The problem: Search each line below for "Lifte", then return the lines where it appears.

━━━━━━━━━━

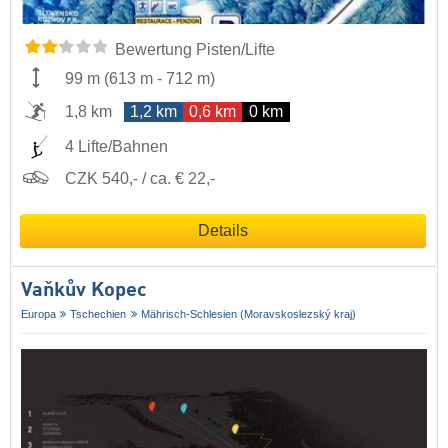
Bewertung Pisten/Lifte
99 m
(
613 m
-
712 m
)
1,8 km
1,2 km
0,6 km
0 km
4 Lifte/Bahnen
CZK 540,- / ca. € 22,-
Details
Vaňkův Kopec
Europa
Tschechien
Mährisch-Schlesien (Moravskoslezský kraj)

━━━━━━━━━━

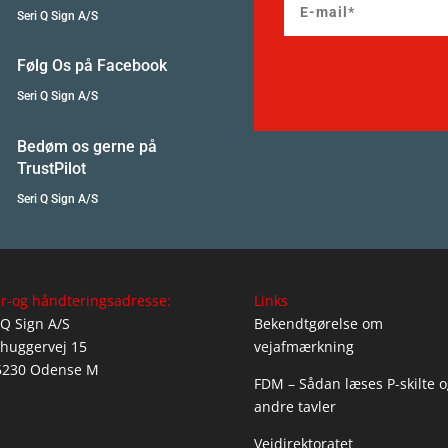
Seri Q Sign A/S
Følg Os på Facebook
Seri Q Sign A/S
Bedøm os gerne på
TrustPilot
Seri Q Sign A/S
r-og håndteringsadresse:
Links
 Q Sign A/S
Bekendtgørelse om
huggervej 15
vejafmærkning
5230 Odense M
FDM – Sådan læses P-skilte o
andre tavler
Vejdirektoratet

━━━━━━━━━━

Your solution:
Bewertung Pisten/Lifte
4 Lifte/Bahnen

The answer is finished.